Service Reflections of SSG John Cihak, U.S. Army (1969-1989)

Truth be told, I went to get away from home “a Payton Place” My parents were not the best, and I was the oldest; I had to get up, cook breakfast every day, go to school, then to work and home to cook dinner, wash dishes and help my brother and sisters with their homework, then I could do mine. This was five days a week, and on weekends I did my chores and went to work, still doing the cooking and laundry. I also paid my parents to rent to live in the garage with an old car that did not rum, sleeping on two-foot lockers. There was physical abuse and sexual abuse in this family.

My BIO father was a drunk in the USAF; his law was his leather belt using either end and a 2×4. When my parents separated, I had to stay with him and two sisters; my brother and one sister went with my mother.

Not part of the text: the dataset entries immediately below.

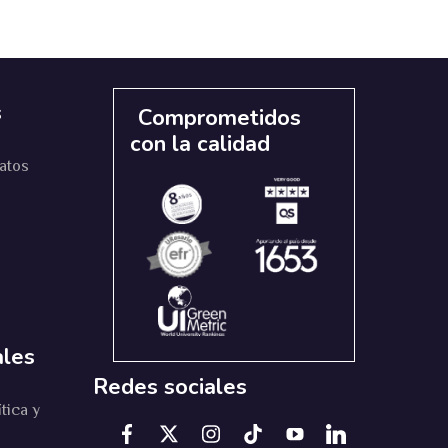
s
Comprometidos
con la calidad
datos
ales
Redes sociales
ítica y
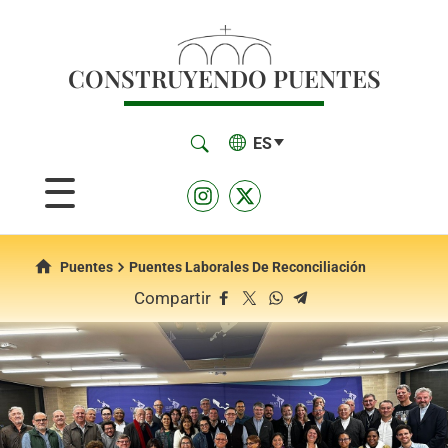
CONSTRUYENDO PUENTES
ES
Puentes
Puentes Laborales De Reconciliación
Compartir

My father once threw me out the 2nd story window for talking to my mother, telling her how we were doing (remember, we were not allowed friends as we thought this was normal). On top of all this, my mother was sleeping around with my uncle (my father’s brother), so I wanted to get away.

I had an uncle John who had been in the Marines during WWII, and so I went to get in; they turned me down, not believing my age, and those of us who went to Nam knew the Army took anyone who had teeth, two eyes, two ears, four limbs with all five on each, and anyone who could shout, so my life began well by Payton Place and hello Vietnam I volunteered for the draft early with my friend Don.